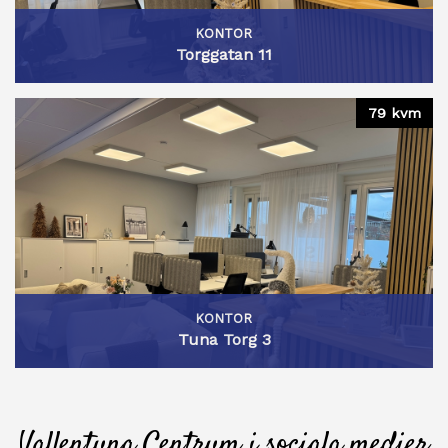
KONTOR
Torggatan 11
79 kvm
KONTOR
Tuna Torg 3
Vallentuna Centrum i sociala medier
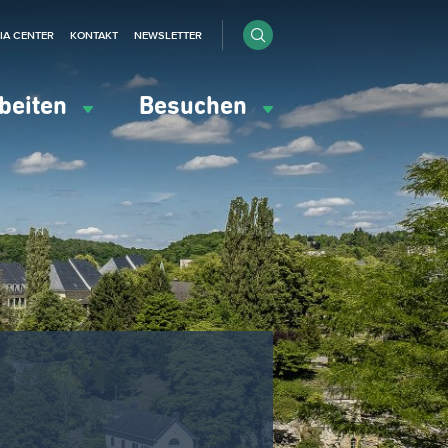
IA CENTER
KONTAKT
NEWSLETTER
beiten
Besuchen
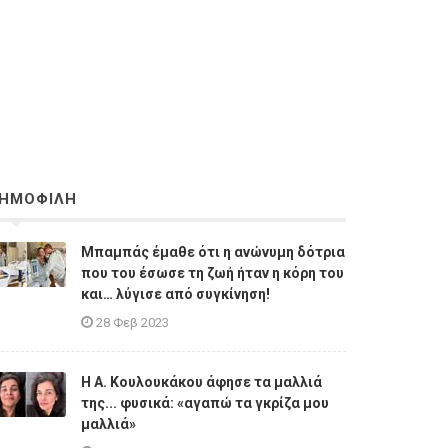
ΗΜΟΦΙΛΗ
Μπαμπάς έμαθε ότι η ανώνυμη δότρια
που του έσωσε τη ζωή ήταν η κόρη του
και… λύγισε από συγκίνηση!
28 Φεβ 2023
Η A. Κουλουκάκου άφησε τα μαλλιά
της... φυσικά: «αγαπώ τα γκρίζα μου
μαλλιά»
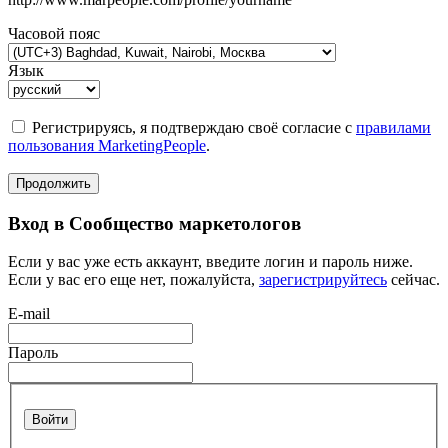
Часовой пояс
Язык
Регистрируясь, я подтверждаю своё согласие с
правилами
пользования MarketingPeople
.
Продолжить
Вход в Сообщество маркетологов
Если у вас уже есть аккаунт, введите логин и пароль ниже.
Если у вас его еще нет, пожалуйста,
зарегистрируйтесь
сейчас.
E-mail
Пароль
Войти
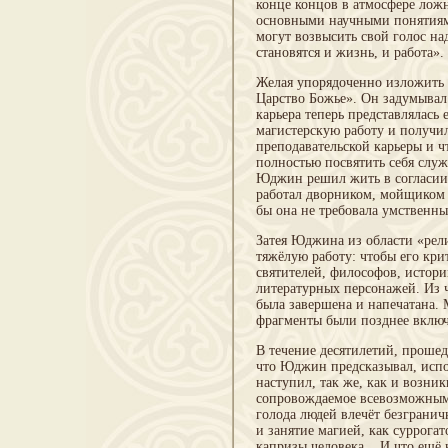
конце концов в атмосфере лож
основными научными понятиями,
могут возвысить свой голос н
становятся и жизнь, и работа».
Желая упорядоченно изложить 
Царство Божье». Он задумывал 
карьера теперь представлялас
магистерскую работу и получил
преподавательской карьеры и ч
полностью посвятить себя слу
Юджин решил жить в согласии 
работал дворником, мойщиком 
бы она не требовала умственны
Затея Юджина из области «рел
тяжёлую работу: чтобы его кри
святителей, философов, истори
литературных персонажей. Из 
была завершена и напечатана.
фрагменты были позднее включ
В течение десятилетий, прошед
что Юджин предсказывал, испо
наступил, так же, как и возни
сопровождаемое всевозможным
голода людей влечёт безграни
и занятие магией, как суррога
капризы человека... И что ещё 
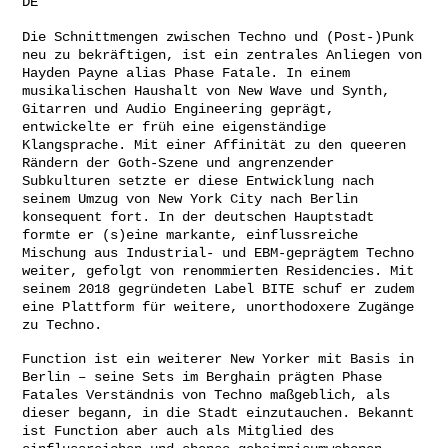
DE
Die Schnittmengen zwischen Techno und (Post-)Punk
neu zu bekräftigen, ist ein zentrales Anliegen von
Hayden Payne alias Phase Fatale. In einem
musikalischen Haushalt von New Wave und Synth,
Gitarren und Audio Engineering geprägt,
entwickelte er früh eine eigenständige
Klangsprache. Mit einer Affinität zu den queeren
Rändern der Goth-Szene und angrenzender
Subkulturen setzte er diese Entwicklung nach
seinem Umzug von New York City nach Berlin
konsequent fort. In der deutschen Hauptstadt
formte er (s)eine markante, einflussreiche
Mischung aus Industrial- und EBM-geprägtem Techno
weiter, gefolgt von renommierten Residencies. Mit
seinem 2018 gegründeten Label BITE schuf er zudem
eine Plattform für weitere, unorthodoxere Zugänge
zu Techno.
Function ist ein weiterer New Yorker mit Basis in
Berlin – seine Sets im Berghain prägten Phase
Fatales Verständnis von Techno maßgeblich, als
dieser begann, in die Stadt einzutauchen. Bekannt
ist Function aber auch als Mitglied des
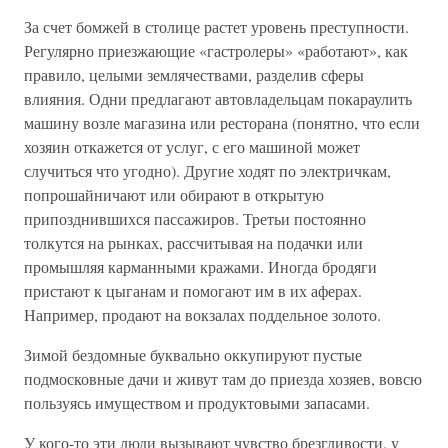
За счет бомжей в столице растет уровень преступности.
Регулярно приезжающие «гастролеры» «работают», как
правило, целыми землячествами, разделив сферы
влияния. Одни предлагают автовладельцам покараулить
машину возле магазина или ресторана (понятно, что если
хозяин откажется от услуг, с его машиной может
случиться что угодно). Другие ходят по электричкам,
попрошайничают или обирают в открытую
припозднившихся пассажиров. Третьи постоянно
толкутся на рынках, рассчитывая на подачки или
промышляя карманными кражами. Иногда бродяги
пристают к цыганам и помогают им в их аферах.
Например, продают на вокзалах поддельное золото.
Зимой бездомные буквально оккупируют пустые
подмосковные дачи и живут там до приезда хозяев, вовсю
пользуясь имуществом и продуктовыми запасами.
У кого-то эти люди вызывают чувство брезгливости, у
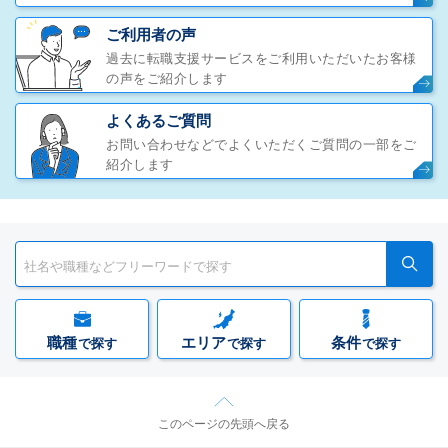
ご利用者の声
過去に転職支援サービスをご利用いただいたお客様
の声をご紹介します
よくあるご質問
お問い合わせなどでよくいただくご質問の一部をご
紹介します
職種
エリア
条件
で探す
で探す
で探す
このページの先頭へ戻る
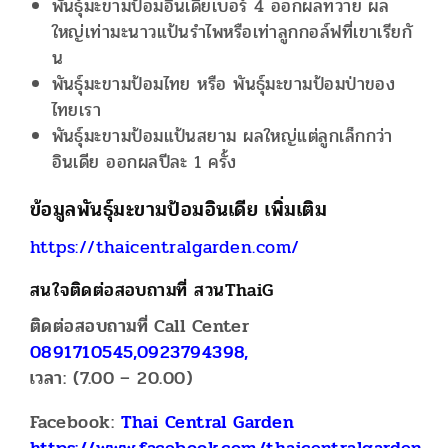
พันธุ์มะขามป้อมอินเดียเบอร์ 4 ออกผลทวาย ผล
ใหญ่เท่ามะนาวแป้นรำไพหรือเท่าลูกกอล์ฟที่เขาเรียกั
น
พันธุ์มะขามป้อมไทย หรือ พันธุ์มะขามป้อมป่าของ
ไทยเรา
พันธุ์มะขามป้อมแป้นสยาม ผลใหญ่แต่ลูกเล็กกว่า
อินเดีย ออกผลปีละ 1 ครั้ง
ข้อมูลพันธุ์มะขามป้อมอินเดีย เพิ่มเติม
https://thaicentralgarden.com/
สนใจติดต่อสอบถามที่ สวนThaiG
ติดต่อสอบถามที่ Call Center
0891710545,0923794398,
เวลา: (7.00 – 20.00)
Facebook:
Thai Central Garden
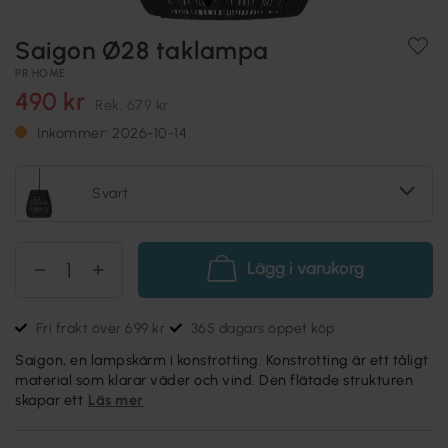
Saigon Ø28 taklampa
PR HOME
490 kr
Rek.
679 kr
Inkommer: 2026-10-14
Svart
Lägg i varukorg
Fri frakt över 699 kr
365 dagars öppet köp
Saigon, en lampskärm i konstrotting. Konstrotting är ett tåligt
material som klarar väder och vind. Den flätade strukturen
skapar ett
Läs mer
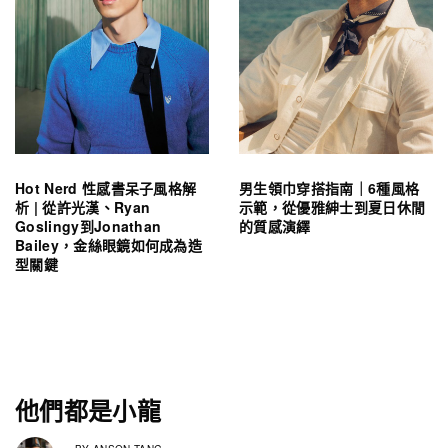
Hot Nerd 性感書呆子風格解
男生領巾穿搭指南｜6種風格
析 | 從許光漢、Ryan
示範，從優雅紳士到夏日休閒
Goslingy到Jonathan
的質感演繹
Bailey，金絲眼鏡如何成為造
型關鍵
他們都是小龍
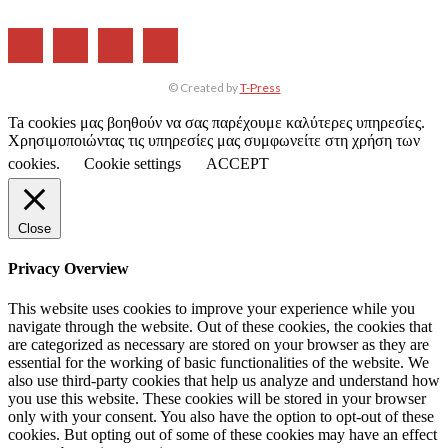
© Created by
T-Press
Ta cookies μας βοηθούν να σας παρέχουμε καλύτερες υπηρεσίες.
Χρησιμοποιώντας τις υπηρεσίες μας συμφωνείτε στη χρήση των
cookies.
Cookie settings
ACCEPT
Close
Privacy Overview
This website uses cookies to improve your experience while you
navigate through the website. Out of these cookies, the cookies that
are categorized as necessary are stored on your browser as they are
essential for the working of basic functionalities of the website. We
also use third-party cookies that help us analyze and understand how
you use this website. These cookies will be stored in your browser
only with your consent. You also have the option to opt-out of these
cookies. But opting out of some of these cookies may have an effect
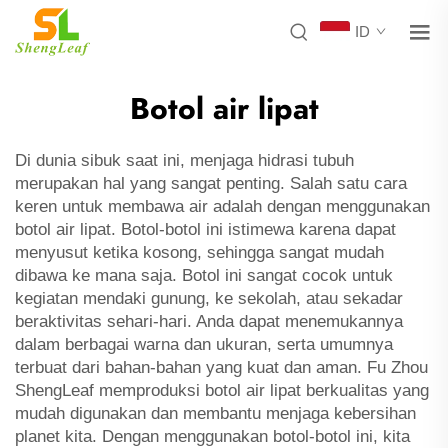
ID
Botol air lipat
Di dunia sibuk saat ini, menjaga hidrasi tubuh
merupakan hal yang sangat penting. Salah satu cara
keren untuk membawa air adalah dengan menggunakan
botol air lipat. Botol-botol ini istimewa karena dapat
menyusut ketika kosong, sehingga sangat mudah
dibawa ke mana saja. Botol ini sangat cocok untuk
kegiatan mendaki gunung, ke sekolah, atau sekadar
beraktivitas sehari-hari. Anda dapat menemukannya
dalam berbagai warna dan ukuran, serta umumnya
terbuat dari bahan-bahan yang kuat dan aman. Fu Zhou
ShengLeaf memproduksi botol air lipat berkualitas yang
mudah digunakan dan membantu menjaga kebersihan
planet kita. Dengan menggunakan botol-botol ini, kita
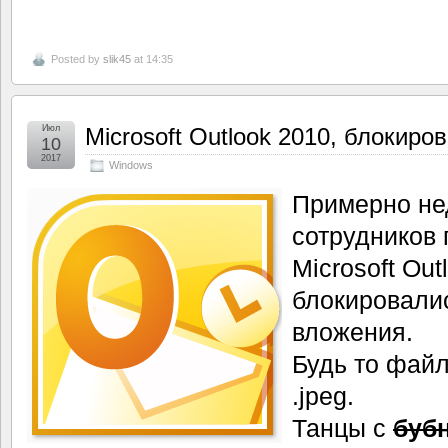
Posted by
slik45
at 14:35
Июл
Microsoft Outlook 2010, блокиро
10
2017
Windows
Примерно не
сотрудников 
Microsoft Out
блокировали
вложения.
Будь то файл 
.jpeg.
Танцы с
буб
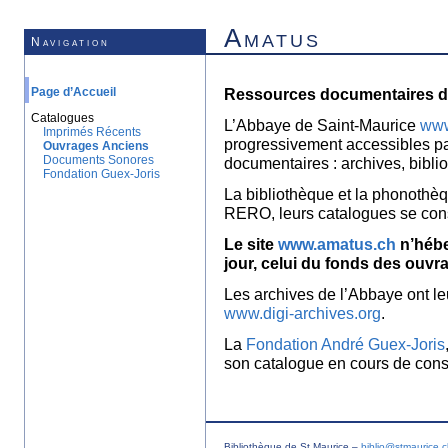
Amatus
Navigation
Page d’Accueil
Ressources documentaires de
Catalogues
L’Abbaye de Saint-Maurice
www
Imprimés Récents
progressivement accessibles p
Ouvrages Anciens
Documents Sonores
documentaires : archives, bibl
Fondation Guex-Joris
La bibliothèque et la phonothèq
RERO, leurs catalogues se con
Le site
www.amatus.ch
n’hébe
jour, celui du fonds des ouvr
Les archives de l’Abbaye ont le
www.digi-archives.org
.
La
Fondation André Guex-Joris
son catalogue en cours de const
Bibliothèque de St Maurice –
biblio@stmaurice.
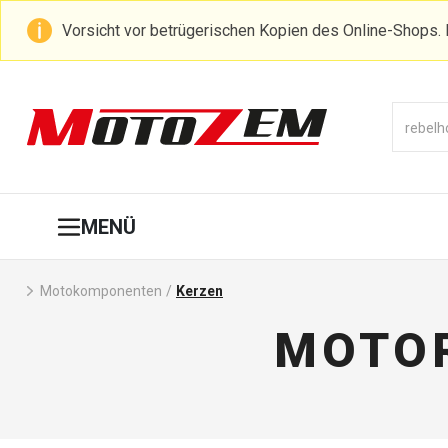
Vorsicht vor betrügerischen Kopien des Online-Shops. 
MENÜ
Motokomponenten
/
Kerzen
MOTOR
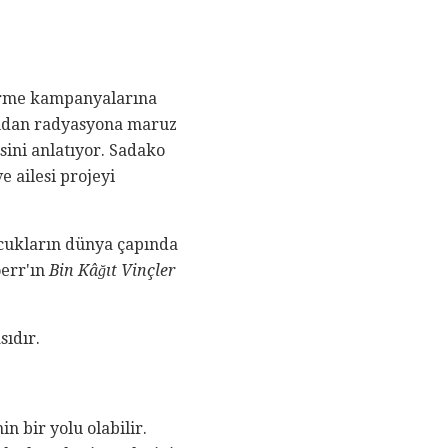
dirme kampanyalarına
sından radyasyona maruz
sini anlatıyor. Sadako
e ailesi projeyi
ocukların dünya çapında
err'ın
Bin Kâğıt Vinçler
sıdır.
n bir yolu olabilir.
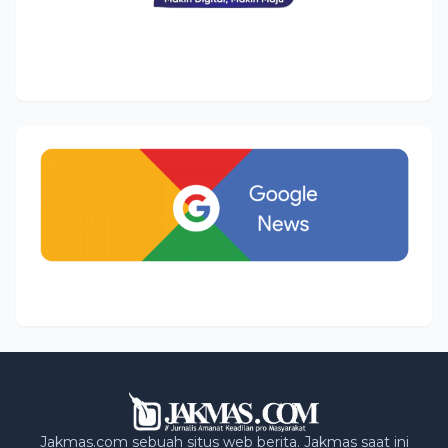
Jakmas.com sebuah situs web berita. Jakmas saat ini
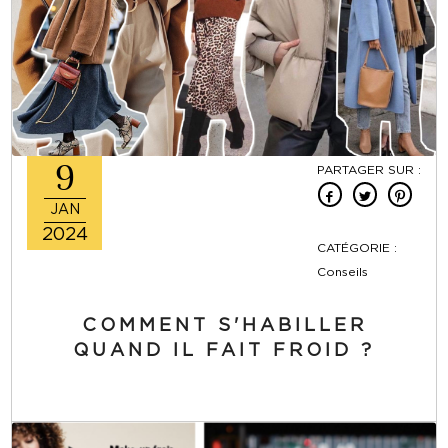
9
PARTAGER SUR :
JAN
2024
CATÉGORIE :
Conseils
COMMENT S'HABILLER
QUAND IL FAIT FROID ?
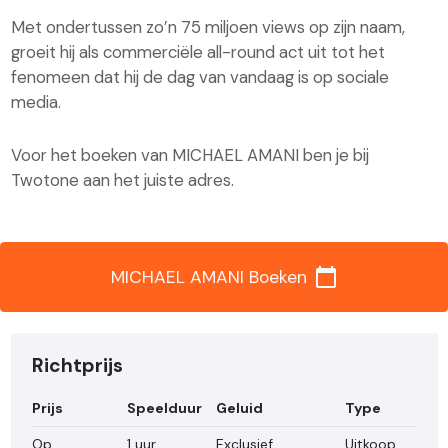
Met ondertussen zo’n 75 miljoen views op zijn naam,
groeit hij als commerciële all-round act uit tot het
fenomeen dat hij de dag van vandaag is op sociale
media.
Voor het boeken van MICHAEL AMANI ben je bij
Twotone aan het juiste adres.
calendar_today
MICHAEL AMANI Boeken
Richtprijs
Prijs
Speelduur
Geluid
Type
Op
1 uur
Exclusief
Uitkoop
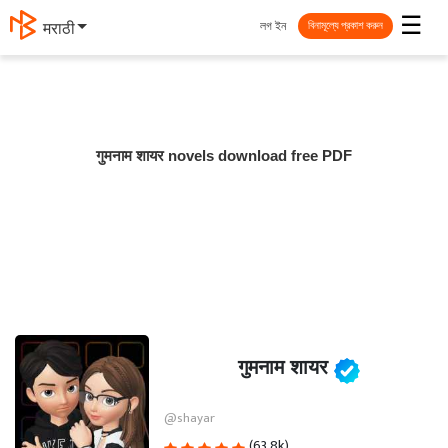
☰
লগ ইন
मराठी
বিনামূল্যে প্রকাশ করুন
गुमनाम शायर novels download free PDF
गुमनाम शायर
@shayar
(63.8k)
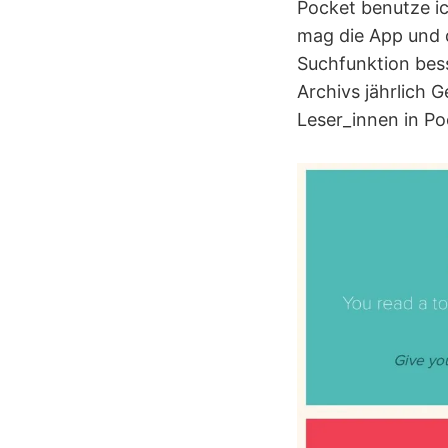
Pocket benutze ic
mag die App und 
Suchfunktion bess
Archivs jährlich 
Leser_innen in Po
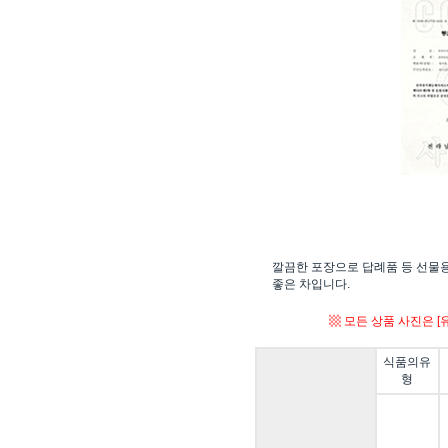
깔끔한 포장으로 답례품 등 선물
좋은 차입니다.
▩ 모든 상품 사진은 
식품의유
형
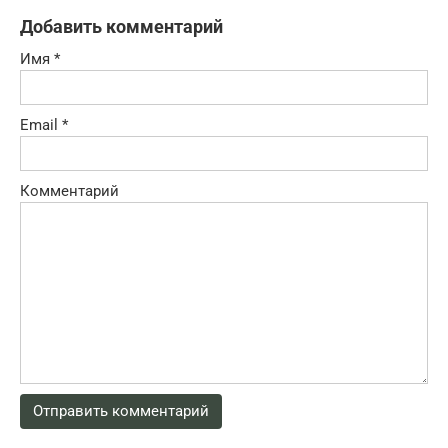
Добавить комментарий
Имя
*
Email
*
Комментарий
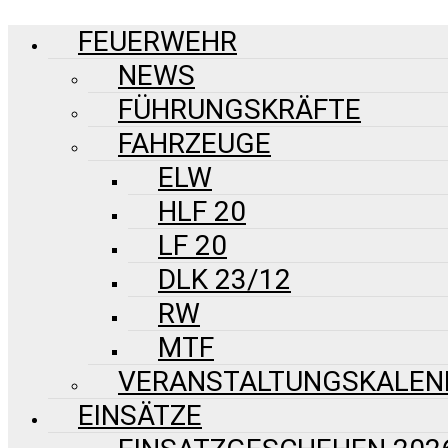
FEUERWEHR
NEWS
FÜHRUNGSKRÄFTE
FAHRZEUGE
ELW
HLF 20
LF 20
DLK 23/12
RW
MTF
VERANSTALTUNGSKALEN
EINSÄTZE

PROBLEM STATEMENT: In the records above, find the line with "cookies. But opting". Print exactly from there through the line with "Примерно не", minus the pictures.

ANSWER SPACE:
cookies. But opting out of some of these cookies may have an effect
ID
Botol air lipat
Di dunia sibuk saat ini, menjaga hidrasi tubuh
merupakan hal yang sangat penting. Salah satu cara
keren untuk membawa air adalah dengan menggunakan
botol air lipat. Botol-botol ini istimewa karena dapat
menyusut ketika kosong, sehingga sangat mudah
dibawa ke mana saja. Botol ini sangat cocok untuk
kegiatan mendaki gunung, ke sekolah, atau sekadar
beraktivitas sehari-hari. Anda dapat menemukannya
dalam berbagai warna dan ukuran, serta umumnya
terbuat dari bahan-bahan yang kuat dan aman. Fu Zhou
ShengLeaf memproduksi botol air lipat berkualitas yang
mudah digunakan dan membantu menjaga kebersihan
planet kita. Dengan menggunakan botol-botol ini, kita
Posted by
slik45
at 14:35
Июл
Microsoft Outlook 2010, блокиро
10
2017
Windows
Примерно не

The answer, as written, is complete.